The fast track pathway is intended to speed up the development and regulatory review of therapies and diagnostic tools that target serious conditions and address unmet medical needs. Interstitial lung disease encompasses more than 200 disorders that compromise lung function and are characterised by progressive inflammation, fibrosis and a gradual deterioration in quality of life. In clinical practice, distinguishing between inflammatory activity and fibrotic damage at an early stage is critical for guiding treatment decisions. However, achieving that differentiation remains highly challenging.
With fast track status in place, Serac Healthcare may benefit from a range of regulatory mechanisms designed to reduce the time required for approval in the United States. These include potential eligibility for accelerated approval and priority review. The designation also enables more frequent meetings and written correspondence with the FDA, alongside the option for rolling review of sections of a new drug application as they are finalised.
David Hail, Chief Executive Officer of Serac Healthcare, said: ‘‘The FDA’s Fast Track designation of maraciclatide signals the imperative for improved ILD diagnosis, assessment, and monitoring. ILD symptoms are non-specific and often present late in disease progression, making early detection extremely difficult.
“While symptom management therapies are available, including powerful anti-inflammatory agents, inappropriate administration can prove more detrimental than beneficial. A non-invasive imaging solution capable of distinguishing inflammation and fibrosis predominant ILD has the potential to meaningfully advance early diagnosis, change the treatment paradigm and improve patient outcomes.’’
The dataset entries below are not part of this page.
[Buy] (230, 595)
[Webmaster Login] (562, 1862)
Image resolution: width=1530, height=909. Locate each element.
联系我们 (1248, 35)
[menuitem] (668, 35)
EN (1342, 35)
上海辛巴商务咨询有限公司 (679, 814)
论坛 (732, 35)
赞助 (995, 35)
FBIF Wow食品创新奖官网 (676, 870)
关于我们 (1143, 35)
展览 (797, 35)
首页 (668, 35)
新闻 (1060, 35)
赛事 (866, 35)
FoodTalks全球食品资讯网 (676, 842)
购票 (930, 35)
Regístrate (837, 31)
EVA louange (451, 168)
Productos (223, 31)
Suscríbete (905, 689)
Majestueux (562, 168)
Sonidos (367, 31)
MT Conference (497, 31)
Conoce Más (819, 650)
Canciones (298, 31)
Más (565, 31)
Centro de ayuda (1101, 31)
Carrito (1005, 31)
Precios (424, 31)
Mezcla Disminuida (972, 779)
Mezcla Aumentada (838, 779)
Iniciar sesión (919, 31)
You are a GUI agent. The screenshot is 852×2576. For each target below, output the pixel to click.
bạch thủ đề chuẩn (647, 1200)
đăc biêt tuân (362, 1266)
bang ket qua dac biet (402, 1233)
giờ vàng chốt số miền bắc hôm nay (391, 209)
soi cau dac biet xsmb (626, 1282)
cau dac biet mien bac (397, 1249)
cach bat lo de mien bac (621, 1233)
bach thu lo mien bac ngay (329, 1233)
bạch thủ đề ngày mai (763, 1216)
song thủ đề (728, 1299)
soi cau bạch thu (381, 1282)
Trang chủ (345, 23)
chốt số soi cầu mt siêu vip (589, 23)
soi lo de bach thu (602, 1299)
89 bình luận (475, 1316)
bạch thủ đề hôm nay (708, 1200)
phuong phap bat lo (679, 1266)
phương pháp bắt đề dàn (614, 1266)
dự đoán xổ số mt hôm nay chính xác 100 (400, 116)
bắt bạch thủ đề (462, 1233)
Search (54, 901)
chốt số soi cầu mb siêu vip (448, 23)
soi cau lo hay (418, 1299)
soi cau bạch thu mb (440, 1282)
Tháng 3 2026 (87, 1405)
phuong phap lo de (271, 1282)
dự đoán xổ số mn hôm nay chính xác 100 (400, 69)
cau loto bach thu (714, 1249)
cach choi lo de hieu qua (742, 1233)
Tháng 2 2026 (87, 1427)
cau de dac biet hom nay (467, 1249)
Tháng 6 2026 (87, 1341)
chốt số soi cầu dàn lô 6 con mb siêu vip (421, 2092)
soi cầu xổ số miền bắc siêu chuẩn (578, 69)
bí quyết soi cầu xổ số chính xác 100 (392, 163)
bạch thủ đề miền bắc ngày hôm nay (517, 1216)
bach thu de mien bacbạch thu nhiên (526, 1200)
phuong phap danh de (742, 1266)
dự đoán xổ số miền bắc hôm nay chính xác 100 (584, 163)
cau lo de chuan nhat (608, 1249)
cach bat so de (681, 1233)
99mTc-maraciclatide functions as a radiolabelled tracer with high affinity binding to αvβ3 integrin. This cell-adhesion molecule is up-regulated in vascular endothelial cells during angiogenesis, a biological process central to inflammation.
Early findings from the PRospective Evaluation of Interstitial Lung Disease progression with quantitative CT (PREDICT-ILD) trial, based on preliminary phase 2 data, suggest that the agent may enable visualisation of inflammation in patients with fibrotic ILD. Additional clinical results are anticipated later this year.